- Developer(s): Kesmai
- Genre(s): MMORPG

= Multiplayer BattleTech 3025 =

Multiplayer BattleTech: 3025 is a PC MMORPG developed by Kesmai during the same period as Microsoft's MechWarrior 4: Vengeance. The game occupies the fictional 31st century universe of BattleTech and focuses centrally on the large robotic war machines called BattleMechs ('Mechs) and the individuals who pilot them. The game was released as a beta in 2001 and shut down with little explanation on December 6, 2001.

==History==
Multiplayer BattleTech: 3025 is the third online incarnation of the BattleTech series. The first was Multiplayer BattleTech: EGA, available on the GEnie game service, followed by Multiplayer BattleTech: Solaris.

Kesmai originally farmed out development of the title to Israeli developer 2 AM, but the resulting product was considered a failure and resulted in the game being pulled back into Kesmai studio under the lead of Nick Laiacona and Matt Shaw. During this period Kesmai focused on reengineering the 3D combat portion of the game to use the studio's internal K3D rendering engine. Development continued after Kesmai's purchase by Electronic Arts and included an overhaul of the galactic conquest portion of the game.

==Gameplay==
Players of 3025 connected to an MMOG-style server, selected an affiliation in the form of a Great House, selected a planet, then descended to the surface to engage in a virtual four-on-four battle with opposing players.

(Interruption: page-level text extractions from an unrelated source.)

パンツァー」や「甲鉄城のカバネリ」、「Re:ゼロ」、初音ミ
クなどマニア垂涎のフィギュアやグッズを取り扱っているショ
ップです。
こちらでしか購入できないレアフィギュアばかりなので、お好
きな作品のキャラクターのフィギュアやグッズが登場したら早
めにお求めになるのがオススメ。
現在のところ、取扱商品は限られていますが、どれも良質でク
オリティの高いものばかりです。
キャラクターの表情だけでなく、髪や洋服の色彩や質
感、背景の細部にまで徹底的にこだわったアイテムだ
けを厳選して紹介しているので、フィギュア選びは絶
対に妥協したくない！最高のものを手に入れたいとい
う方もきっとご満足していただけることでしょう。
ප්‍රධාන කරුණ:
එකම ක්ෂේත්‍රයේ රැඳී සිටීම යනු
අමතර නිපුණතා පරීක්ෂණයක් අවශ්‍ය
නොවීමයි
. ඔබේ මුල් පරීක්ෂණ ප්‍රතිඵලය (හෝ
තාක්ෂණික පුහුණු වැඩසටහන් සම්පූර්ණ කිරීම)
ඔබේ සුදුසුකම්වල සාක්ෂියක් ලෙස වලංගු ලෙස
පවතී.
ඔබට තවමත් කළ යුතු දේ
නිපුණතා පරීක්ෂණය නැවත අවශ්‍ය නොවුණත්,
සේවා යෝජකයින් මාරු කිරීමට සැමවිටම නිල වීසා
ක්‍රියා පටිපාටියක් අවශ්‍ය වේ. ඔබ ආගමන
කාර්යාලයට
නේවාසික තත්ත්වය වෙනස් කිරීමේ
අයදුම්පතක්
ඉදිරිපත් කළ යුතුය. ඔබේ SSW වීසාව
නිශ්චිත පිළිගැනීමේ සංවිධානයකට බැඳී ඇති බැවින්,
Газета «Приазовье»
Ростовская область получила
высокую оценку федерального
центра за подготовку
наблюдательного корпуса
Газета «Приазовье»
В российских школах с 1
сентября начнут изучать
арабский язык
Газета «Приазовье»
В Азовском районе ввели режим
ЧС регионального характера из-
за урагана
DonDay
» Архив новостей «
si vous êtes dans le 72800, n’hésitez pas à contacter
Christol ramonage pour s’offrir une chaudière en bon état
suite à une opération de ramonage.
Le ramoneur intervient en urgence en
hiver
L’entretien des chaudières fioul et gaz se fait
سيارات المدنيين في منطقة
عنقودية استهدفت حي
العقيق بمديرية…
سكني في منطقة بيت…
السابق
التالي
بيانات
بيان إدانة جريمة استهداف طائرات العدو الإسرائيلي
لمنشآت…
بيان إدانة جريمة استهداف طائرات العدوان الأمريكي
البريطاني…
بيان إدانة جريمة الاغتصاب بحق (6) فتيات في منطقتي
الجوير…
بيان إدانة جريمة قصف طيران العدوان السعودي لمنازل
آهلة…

The results of such battles were planets being won and lost for the five major houses, shifting the borders of various factions in the Inner Sphere. 3025 used many more of the original BattleTech rules than the MechWarrior series.

==Reception==
A Game Pressure review described the game as a MMOG with 150 types of combat robots and MMO-typical gameplay, experience tracks and in-game factions, but only awarded 2.3 out of 10 points.

GameSpot editor Trey Walker raised doubts whether Electronic Arts (E.A.) would continue developing the game in late October 2001 and noted that E.A. had announced massive layoffs of staff who worked on online content while keeping quiet on the future of BattleTech: 3025 and on the criteria they would use to determine whether they would work towards an official release version.